Below are entries; tally how many lines hold the string "management" and answer with only that figure.

* Stored records *
=== Begin Enclosure ===

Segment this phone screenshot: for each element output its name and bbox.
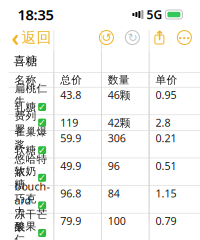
staticText: 59.9 [60, 131, 81, 145]
staticText: 0.95 [155, 88, 176, 102]
button[interactable]: ‹ [8, 18, 56, 57]
staticText: ✓ [38, 172, 46, 183]
staticText: 单价 [155, 73, 177, 86]
staticText: ‹ [12, 22, 20, 53]
staticText: 84 [108, 186, 120, 200]
staticText: ↑ [154, 28, 165, 43]
staticText: 1.15 [155, 186, 176, 200]
staticText: ••• [178, 31, 190, 44]
staticText: 悠哈特浓 [15, 153, 48, 179]
staticText: 轧糖 [15, 100, 37, 114]
staticText: 软奶糖 [15, 165, 37, 191]
staticText: 18:35 [18, 5, 54, 24]
staticText: bouchard [15, 179, 50, 208]
staticText: 冻干芒果 [15, 208, 48, 234]
staticText: 5G [146, 7, 162, 22]
staticText: ↻ [127, 31, 137, 44]
staticText: ↺ [101, 31, 111, 44]
staticText: 0.51 [155, 159, 176, 173]
staticText: 43.8 [60, 88, 81, 102]
staticText: 119 [60, 116, 78, 130]
staticText: ✓ [38, 228, 46, 238]
staticText: 96.8 [60, 186, 81, 200]
staticText: 总价 [60, 73, 82, 86]
staticText: 酸果仁 [15, 220, 37, 240]
staticText: 0.21 [155, 131, 176, 145]
staticText: 名称 [15, 73, 37, 86]
staticText: 喜糖 [14, 54, 38, 68]
staticText: ✓ [38, 102, 46, 112]
staticText: 2.8 [155, 116, 170, 130]
staticText: ✓ [38, 145, 46, 156]
button[interactable]: More [176, 30, 192, 46]
staticText: 306 [108, 131, 126, 145]
staticText: 软糖 [15, 144, 37, 157]
staticText: 100 [108, 214, 126, 228]
staticText: 0.79 [155, 214, 176, 228]
staticText: 49.9 [60, 159, 81, 173]
staticText: ✓ [38, 117, 46, 128]
button[interactable]: Redo [124, 30, 140, 46]
staticText: 返回 [22, 28, 52, 46]
button[interactable]: Share [152, 30, 166, 46]
staticText: 79.9 [60, 214, 81, 228]
staticText: 费列罗 [15, 110, 37, 136]
staticText: ✓ [38, 200, 46, 211]
button[interactable]: Undo [98, 30, 114, 46]
staticText: 96 [108, 159, 120, 173]
staticText: 46颗 [108, 88, 131, 102]
staticText: 扁桃仁牛 [15, 82, 48, 108]
staticText: 巧克力 [15, 192, 37, 218]
staticText: 42颗 [108, 116, 131, 130]
staticText: 雀巢爆浆 [15, 125, 48, 151]
staticText: 数量 [108, 73, 130, 86]
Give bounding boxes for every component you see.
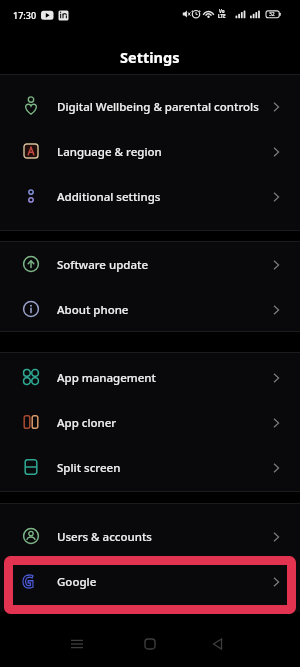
staticText: 32	[269, 11, 275, 18]
button[interactable]: Split screen	[0, 445, 300, 490]
button[interactable]	[198, 624, 238, 664]
staticText: Digital Wellbeing & parental controls	[57, 99, 259, 115]
button[interactable]: Software update	[0, 242, 300, 287]
staticText: G	[22, 570, 35, 593]
staticText: 17:30	[13, 9, 37, 21]
staticText: Settings	[120, 47, 180, 67]
staticText: Google	[57, 574, 97, 590]
staticText: Split screen	[57, 460, 121, 476]
button[interactable]: Additional settings	[0, 174, 300, 219]
staticText: Language & region	[57, 144, 162, 160]
staticText: App management	[57, 370, 156, 386]
button[interactable]	[130, 624, 170, 664]
button[interactable]: Language & region	[0, 129, 300, 174]
staticText: Additional settings	[57, 189, 161, 205]
button[interactable]: About phone	[0, 287, 300, 332]
staticText: App cloner	[57, 415, 117, 431]
staticText: Software update	[57, 257, 148, 273]
button[interactable]: G	[0, 559, 300, 604]
button[interactable]: App management	[0, 355, 300, 400]
staticText: Users & accounts	[57, 529, 152, 545]
staticText: LTE	[218, 13, 226, 19]
button[interactable]	[57, 624, 97, 664]
button[interactable]: Users & accounts	[0, 514, 300, 559]
staticText: Vo	[219, 8, 225, 14]
button[interactable]: App cloner	[0, 400, 300, 445]
staticText: About phone	[57, 302, 129, 318]
button[interactable]: Digital Wellbeing & parental controls	[0, 84, 300, 129]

=== End Enclosure ===

* Expected answer *
2